Deserted by Takeda, Mersana abandons lead drug
Mersana Therapeutics’ rocky road in developing its lead drug has culminated in the abandonment of the experimental cancer treatment, days after its high-profile partner Takeda decided to walk away from their deal.
Back in 2016, Takeda and its unit Millennium expanded a prior partnership with Mersana by securing the the ex-US commercial rights to the Cambridge, Massachusetts-based company’s then-lead preclinical antibody drug conjugate — XMT-1522 — for $60 million upfront and a host of other milestone payments, which in tandem with their existing agreement added up to a $1 billion-plus deal.
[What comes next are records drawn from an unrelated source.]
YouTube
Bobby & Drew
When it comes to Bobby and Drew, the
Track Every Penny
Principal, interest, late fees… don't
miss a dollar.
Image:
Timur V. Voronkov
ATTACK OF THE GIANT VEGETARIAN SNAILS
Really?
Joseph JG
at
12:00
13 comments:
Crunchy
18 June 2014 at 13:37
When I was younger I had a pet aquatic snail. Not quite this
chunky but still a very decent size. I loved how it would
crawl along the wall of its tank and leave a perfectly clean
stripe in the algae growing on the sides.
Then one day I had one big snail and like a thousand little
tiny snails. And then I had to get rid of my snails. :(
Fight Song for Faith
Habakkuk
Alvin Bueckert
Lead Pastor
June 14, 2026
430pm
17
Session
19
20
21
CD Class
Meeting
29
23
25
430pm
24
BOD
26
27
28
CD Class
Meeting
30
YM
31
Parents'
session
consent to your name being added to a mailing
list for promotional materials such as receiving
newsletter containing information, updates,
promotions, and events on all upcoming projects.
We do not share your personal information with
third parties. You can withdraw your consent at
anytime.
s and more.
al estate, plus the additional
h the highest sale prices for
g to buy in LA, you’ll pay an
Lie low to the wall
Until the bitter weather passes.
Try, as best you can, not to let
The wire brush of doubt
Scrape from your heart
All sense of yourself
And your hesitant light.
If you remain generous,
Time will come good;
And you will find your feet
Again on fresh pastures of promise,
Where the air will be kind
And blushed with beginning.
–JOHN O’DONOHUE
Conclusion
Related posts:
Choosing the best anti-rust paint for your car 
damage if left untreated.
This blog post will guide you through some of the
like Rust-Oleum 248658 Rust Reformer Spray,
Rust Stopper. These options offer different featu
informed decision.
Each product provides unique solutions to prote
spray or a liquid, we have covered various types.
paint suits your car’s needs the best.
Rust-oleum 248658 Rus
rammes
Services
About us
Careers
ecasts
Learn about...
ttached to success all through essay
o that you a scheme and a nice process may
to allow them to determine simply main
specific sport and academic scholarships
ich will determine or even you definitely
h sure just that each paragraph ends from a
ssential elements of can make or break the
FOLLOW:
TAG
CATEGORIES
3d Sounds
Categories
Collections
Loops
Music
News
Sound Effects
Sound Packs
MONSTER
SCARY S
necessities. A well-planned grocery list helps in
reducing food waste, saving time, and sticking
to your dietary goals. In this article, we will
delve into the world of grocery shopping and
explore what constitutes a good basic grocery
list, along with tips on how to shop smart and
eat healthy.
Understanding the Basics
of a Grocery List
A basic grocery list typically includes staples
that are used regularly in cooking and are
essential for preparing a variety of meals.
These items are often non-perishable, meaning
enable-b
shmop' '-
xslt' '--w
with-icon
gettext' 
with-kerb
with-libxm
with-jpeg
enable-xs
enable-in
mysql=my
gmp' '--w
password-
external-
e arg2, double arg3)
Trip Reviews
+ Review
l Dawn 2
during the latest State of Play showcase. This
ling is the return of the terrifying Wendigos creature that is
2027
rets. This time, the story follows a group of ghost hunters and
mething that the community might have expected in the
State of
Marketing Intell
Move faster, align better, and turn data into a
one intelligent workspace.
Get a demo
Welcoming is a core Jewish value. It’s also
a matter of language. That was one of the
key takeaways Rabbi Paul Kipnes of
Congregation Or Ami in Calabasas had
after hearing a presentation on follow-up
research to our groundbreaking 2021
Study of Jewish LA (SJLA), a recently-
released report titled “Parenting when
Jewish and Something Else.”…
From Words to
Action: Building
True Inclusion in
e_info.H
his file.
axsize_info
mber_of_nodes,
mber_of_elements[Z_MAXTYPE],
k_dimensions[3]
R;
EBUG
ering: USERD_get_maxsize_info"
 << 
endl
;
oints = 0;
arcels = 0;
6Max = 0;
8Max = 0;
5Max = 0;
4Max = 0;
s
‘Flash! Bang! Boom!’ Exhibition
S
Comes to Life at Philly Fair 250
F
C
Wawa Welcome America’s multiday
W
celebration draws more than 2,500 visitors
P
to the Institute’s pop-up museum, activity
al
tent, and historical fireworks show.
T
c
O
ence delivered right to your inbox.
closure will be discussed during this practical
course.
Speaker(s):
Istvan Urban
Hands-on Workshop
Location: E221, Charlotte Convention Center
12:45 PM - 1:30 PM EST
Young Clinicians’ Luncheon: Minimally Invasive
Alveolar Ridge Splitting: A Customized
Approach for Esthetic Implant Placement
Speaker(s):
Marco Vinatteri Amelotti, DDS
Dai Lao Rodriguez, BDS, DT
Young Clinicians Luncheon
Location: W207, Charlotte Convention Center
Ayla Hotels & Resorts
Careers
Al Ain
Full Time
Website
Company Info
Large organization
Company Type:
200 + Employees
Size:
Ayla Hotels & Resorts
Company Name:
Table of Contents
Takeda backed Mersana $MRSN on the promise of its next-gen antibody-drug conjugates (ADCs), or armed antibodies.
This potent class of drugs brings together two ingredients by chemically linking antibodies to a biologically active drug or cytotoxic compound. This combines the targeting capabilities of antibodies — allowing sensitive discrimination between healthy and cancer tissues — with the cell-killing ability of chemotherapies. While existing ADCs can be limited to just a few therapies, Mersana’s tech platform is designed to produce drugs that can link up with 12 to 15, in theory vastly enhancing the therapeutic potential of their crop of ADCs for diseases previously out of reach.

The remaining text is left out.